Statistical Plots set groups together 4 different type of plot normally used to analyze correlation and dependencies present in your dataset.

Differently by all the other plots offered by Rulex Platform, their graphical form is fixed by the definition itself of the statistical plot. Therefore, all the linked attributes are used only in a functional form, meaning they affect the way points are evaluated but not graphical structure of the chart.

Statistical Plots group contains the following subtypes:

P-P plot
Q-Q plot
Lorenz curve
Roc curve

To select the plot subtype, you need to open the Plot option menu and select from the Statistical Plot choice drop down menu the desired subtype. Default is Roc curve.

P-P plot¶

In statistics, a P-P plot (probability-probability plot or percent-percent plot or P value plot) is a probability plot for assessing how closely a dataset fits a particular model.
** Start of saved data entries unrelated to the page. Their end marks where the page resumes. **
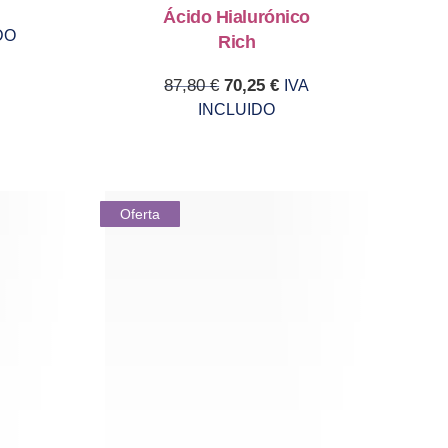
Ácido Hialurónico
DO
Rich
Original price was: 87,80 €.
Current price is: 70,2
87,80
€
70,25
€
IVA
INCLUIDO
Oferta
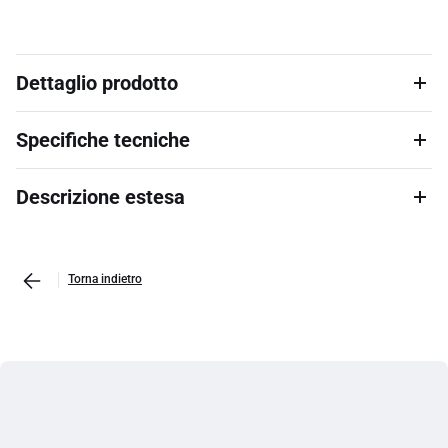
Dettaglio prodotto
Specifiche tecniche
Descrizione estesa
Torna indietro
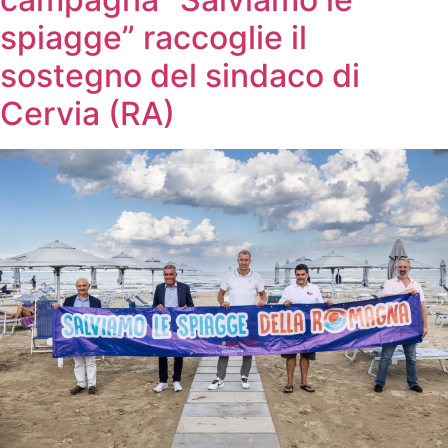
spiagge” raccoglie il
sostegno del sindaco di
Cervia (RA)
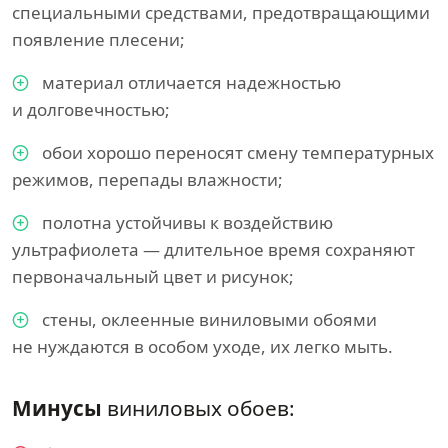
специальными средствами, предотвращающими
появление плесени;
материал отличается надежностью
и долговечностью;
обои хорошо переносят смену температурных
режимов, перепады влажности;
полотна устойчивы к воздействию
ультрафиолета — длительное время сохраняют
первоначальный цвет и рисунок;
стены, оклеенные виниловыми обоями
не нуждаются в особом уходе, их легко мыть.
Минусы
виниловых обоев:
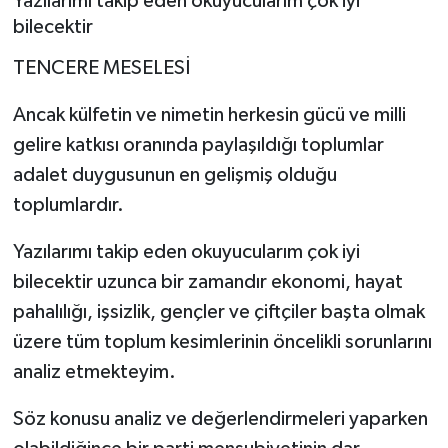
Yazılarımı takip eden okuyucularım çok iyi
bilecektir
TENCERE MESELESİ
Ancak külfetin ve nimetin herkesin gücü ve milli
gelire katkısı oranında paylaşıldığı toplumlar
adalet duygusunun en gelişmiş olduğu
toplumlardır.
Yazılarımı takip eden okuyucularım çok iyi
bilecektir uzunca bir zamandır ekonomi, hayat
pahalılığı, işsizlik, gençler ve çiftçiler başta olmak
üzere tüm toplum kesimlerinin öncelikli sorunlarını
analiz etmekteyim.
Söz konusu analiz ve değerlendirmeleri yaparken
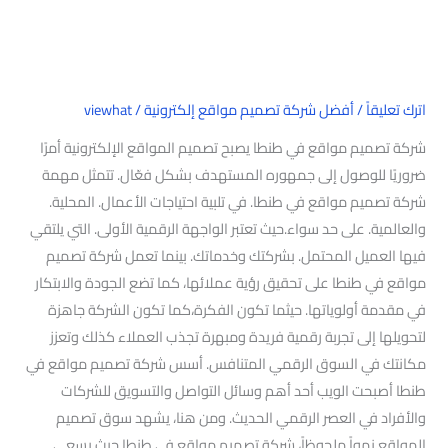
اترك تعليقاً
/
أفضل شركة تصميم مواقع إلكترونية
/
viewhat
شركة تصميم مواقع في طنطا يصبح تصميم المواقع الإلكترونية أمرًا
ضروريًا للوصول إلى جمهوره المستهدف بشكل فعّال. تتمثل مهمة
شركة تصميم مواقع في طنطا. في تلبية احتياجات الأعمال. المحلية.
والعالمية. على حد سواء.حيث تعتبر الواجهة الرقمية الأولى. التي يلتقي
فيها العميل المحتمل. بشركتك وخدماتك. بينما تعمل شركة تصميم
مواقع في طنطا على تحقيق رؤية عملائها، كما تضع الجودة والابتكار
في مقدمة أولوياتها. حيثما تكون الفكرة،كما تكون الشركة جاهزة
لتحويلها إلى تجربة رقمية فريدة ومبهرة تجذب العملاء كذلك وتعزز
مكانتك في السوق الرقمي المتنافس. أسس شركة تصميم مواقع في
طنطا أصبحت الويب أحد أهم وسائل التواصل والتسويق للشركات
والأفراد في العصر الرقمي الحديث. ومن هنا، يشهد سوق تصميم
المواقع نمواً ملحوظاً، شركة تصميم مواقع في طنطا حيث يسعى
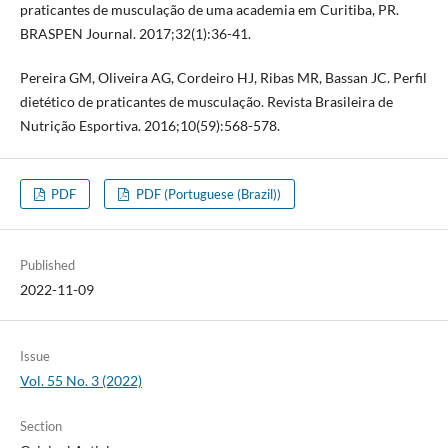
praticantes de musculação de uma academia em Curitiba, PR.
BRASPEN Journal. 2017;32(1):36-41.
Pereira GM, Oliveira AG, Cordeiro HJ, Ribas MR, Bassan JC. Perfil
dietético de praticantes de musculação. Revista Brasileira de
Nutrição Esportiva. 2016;10(59):568-578.
PDF
PDF (Portuguese (Brazil))
Published
2022-11-09
Issue
Vol. 55 No. 3 (2022)
Section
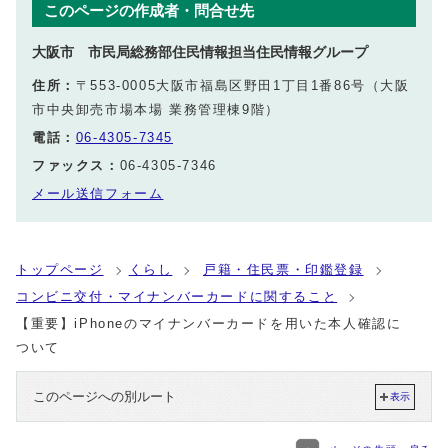
このページの作成者・問合せ先
大阪市 市民局総務部住民情報担当住民情報グループ
住所：
〒553-0005大阪市福島区野田1丁目1番86号（大阪
市中央卸売市場本場 業務管理棟9階）
電話：
06-4305-7345
ファックス：
06-4305-7346
メール送信フォーム
トップページ
くらし
戸籍・住民票・印鑑登録
コンビニ交付・マイナンバーカードに関すること
【重要】iPhoneのマイナンバーカードを用いた本人確認に
ついて
このページへの別ルート
表示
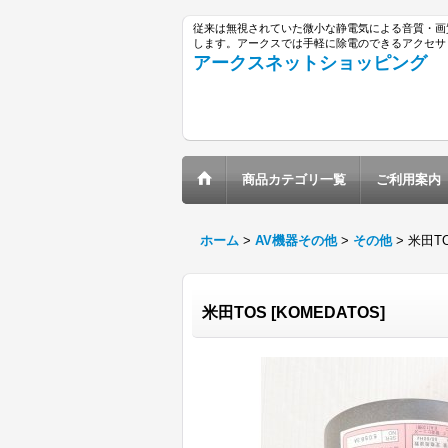
従来は無視されていた微小な静電気による音質・画
します。アークスでは手軽に除電のできるアクセサ
アークスネットショッピング
商品カテゴリ一覧
ご利用案内
ホーム
>
AV機器その他
>
その他
>
米田T
米田TOS
[
KOMEDATOS
]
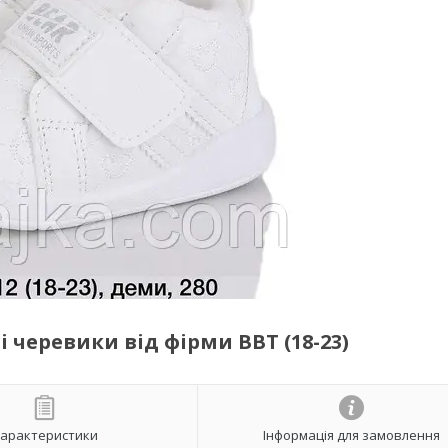
і черевики від фірми BBT (18-23)
арактеристики
Інформація для замовлення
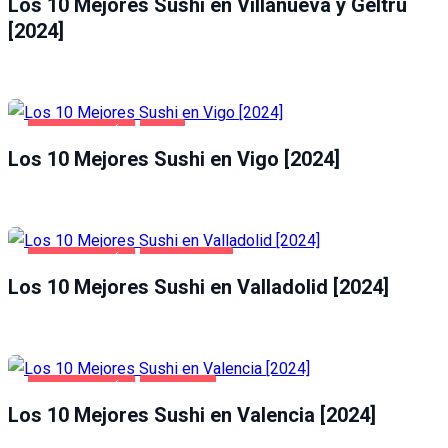
Los 10 Mejores Sushi en Villanueva y Geltrú
[2024]
GASTRONOMÍA
VIGO
Los 10 Mejores Sushi en Vigo [2024]
GASTRONOMÍA
VALLADOLID
Los 10 Mejores Sushi en Valladolid [2024]
GASTRONOMÍA
VALENCIA
Los 10 Mejores Sushi en Valencia [2024]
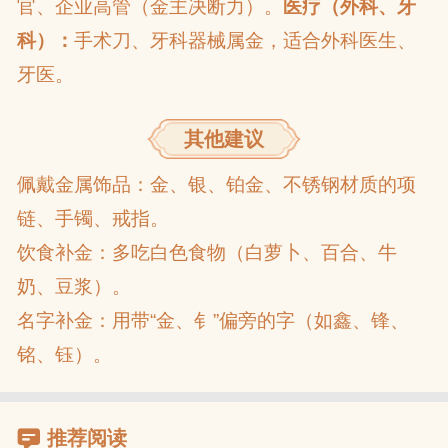
官、企业高管（金主决断力）。
医疗（外科、牙
科）：
手术刀、牙科器械属金，适合外科医生、
牙医。
其他建议
佩戴金属饰品：金、银、铂金、不锈钢材质的项
链、手镯、戒指。
饮食补金：多吃白色食物（白萝卜、百合、牛
奶、豆浆）。
名字补金：用带“金、钅”偏旁的字（如鑫、锋、
铭、钰）。
推荐阅读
It works by plotting the two cumulative distribution functions against each other; if they are similar, the data will appear to be nearly a straight line.

Dimension (mandatory field are bold)	Type	Description
X	feature	It controls the variable used to evaluate the cumulative distribution function originates from data.

The model used for the comparison is established in the Plot option menu through the following options:

Number of quantiles: the number of quantiles used to discretize your data and your model before evaluating the cumulative distributions.
Compared distribution: the type of distribution to compare with your data. Available distributions are:
- Normal
- Exponential
- Gamma
- Beta
- Cauchy
- Logistic
- Lognormal
- Poisson

Note

Parameters of these distributions can be fixed from the same panel. If left blank they are inferred from the data. The inferred value will be displayed as an annotation on the plot itself.

Q-Q plot¶

In statistics, a Q-Q plot (quantile-quantile plot) is a probability plot, a graphical method for comparing two probability distributions by plotting their quantiles against each other. A point (x, y) on the plot corresponds to one of the quantiles of the second distribution (y-coordinate) plotted against the same quantile of the first distribution (x-coordinate). This defines a parametric curve where the parameter is the index of the quantile interval.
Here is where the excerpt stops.